Postgraduate Program in Cognition and Language, North Fluminense State University - UENF, Av. Alberto Lamego, 2000 - Parque Califórnia - CEP 28013-602, Campos dos Goitacazes, Rio de Janeiro, Brazil; Computer Modelling Department, State of Rio de Janeiro University, Rua Bonfim, 25 - Vila Amélia - CEP 28625-570 - Nova Friburgo, Rio de Janeiro, Brazil.
Computer Modelling Department, State of Rio de Janeiro University, Rua Bonfim, 25 - Vila Amélia - CEP 28625-570 - Nova Friburgo, Rio de Janeiro, Brazil; Veiga de Almeida University, Rua Ibituruna, 108 - Maracanã - CEP 20271-020, Rio de Janeiro, Brazil.
Comput Methods Programs Biomed. 2018 Oct;165:139-149. doi: 10.1016/j.cmpb.2018.08.016. Epub 2018 Aug 24.
Given the phenomenon of aging population, dementias arise as a complex health problem throughout the world. Several methods of machine learning have been applied to the task of predicting dementias. Given its diagnostic complexity, the great challenge lies in distinguishing patients with some type of dementia from healthy people. Particularly in the early stages, the diagnosis positively impacts the quality of life of both the patient and the family. This work presents a hybrid data mining model, involving the mining of texts integrated to the mining of structured data. This model aims to assist specialists in the diagnosis of patients with clinical suspicion of dementia.

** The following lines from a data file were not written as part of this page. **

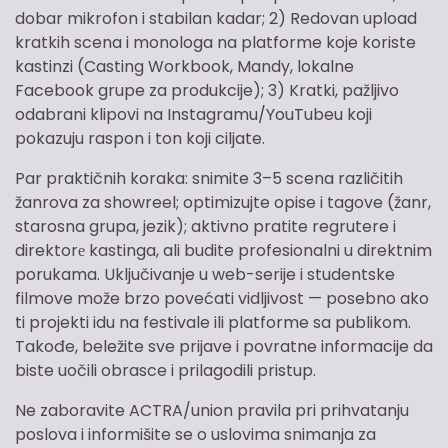
dobar mikrofon i stabilan kadar; 2) Redovan upload
kratkih scena i monologa na platforme koje koriste
kastinzi (Casting Workbook, Mandy, lokalne
Facebook grupe za produkcije); 3) Kratki, pažljivo
odabrani klipovi na Instagramu/YouTubeu koji
pokazuju raspon i ton koji ciljate.
Par praktičnih koraka: snimite 3–5 scena različitih
žanrova za showreel; optimizujte opise i tagove (žanr,
starosna grupa, jezik); aktivno pratite regrutere i
direktorе kastinga, ali budite profesionalni u direktnim
porukama. Uključivanje u web-serije i studentske
filmove može brzo povećati vidljivost — posebno ako
ti projekti idu na festivale ili platforme sa publikom.
Takođe, beležite sve prijave i povratne informacije da
biste uočili obrasce i prilagodili pristup.
Ne zaboravite ACTRA/union pravila pri prihvatanju
poslova i informišite se o uslovima snimanja za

The experiments were conducted from a set of 605 medical records with 19 different attributes about patients with cognitive decline reports. Firstly, a new structured attribute was created from a text mining process. It was the result of clustering the patient's pathological history information stored in an unstructured textual attribute. Classification algorithms (naïve bayes, bayesian belief networks and decision trees) were applied to obtain Alzheimer's disease and mild cognitive impairment predictive models. Ensemble methods (Bagging, Boosting and Random Forests) were used in order to improve the accuracy of the generated models. These methods were applied in two datasets: one containing only the original structured data; the other containing the original structured data with the inclusion of the new attribute resulting from the text mining (hybrid model).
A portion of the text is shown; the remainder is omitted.